Narrative Review: Update on the Molecular Diagnosis of Fragile X Syndrome

Author:

Ciobanu Cristian-Gabriel1ORCID,Nucă Irina12ORCID,Popescu Roxana13ORCID,Antoci Lucian-Mihai1,Caba Lavinia1,Ivanov Anca Viorica4,Cojocaru Karina-Alexandra5,Rusu Cristina13,Mihai Cosmin-Teodor2,Pânzaru Monica-Cristina13ORCID

Affiliation:

1. Medical Genetics Department, Faculty of Medicine, “Grigore T. Popa” University of Medicine and Pharmacy, University Street No 16, 700115 Iasi, Romania

2. Investigatii Medicale Praxis, St. Moara de Vant No 35, 700376 Iasi, Romania

3. Medical Genetics Department, “Saint Mary” Emergency Children’s Hospital, St.
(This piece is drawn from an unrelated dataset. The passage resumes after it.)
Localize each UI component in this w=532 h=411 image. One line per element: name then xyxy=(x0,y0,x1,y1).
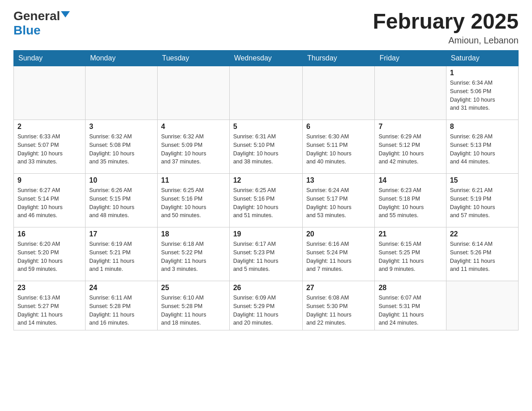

Vasile Lupu No 62, 700309 Iasi, Romania

4. Pediatrics Department, “Grigore T. Popa” University of Medicine and Pharmacy, University Street No 16, 700115 Iasi, Romania

5. Department of Biochemistry, Faculty of Dental Medicine, “Grigore T. Popa” University of Medicine and Pharmacy, University Street No 16, 700115 Iasi, Romania

Abstract

The diagnosis and management of fragile X syndrome (FXS) have significantly improved in the last three decades, although the current diagnostic techniques are not yet able to precisely identify the number of repeats, methylation status, level of mosaicism, and/or the presence of AGG interruptions. A high number of repeats (>200) in the fragile X messenger ribonucleoprotein 1 gene (FMR1) results in hypermethylation of promoter and gene silencing. The actual molecular diagnosis is performed using a Southern blot, TP-PCR (Triplet-Repeat PCR), MS-PCR (Methylation-Specific PCR), and MS-MLPA (Methylation-Specific MLPA) with some limitations, with multiple assays being necessary to completely characterise a patient with FXS. The actual gold standard diagnosis uses Southern blot; however, it cannot accurately characterise all cases. Optical genome mapping is a new technology that has also been developed to approach the diagnosis of fragile X syndrome. Long-range sequencing represented by PacBio and Oxford Nanopore has the potential to replace the actual diagnosis and offers a complete characterization of molecular profiles in a single test. The new technologies have improved the diagnosis of fragile X syndrome and revealed unknown aberrations, but they are a long way from being used routinely in clinical practice.

Publisher

MDPI AG

Subject

Inorganic Chemistry,Organic Chemistry,Physical and Theoretical Chemistry,Computer Science Applications,Spectroscopy,Molecular Biology,General Medicine,Catalysis

Reference96 articles.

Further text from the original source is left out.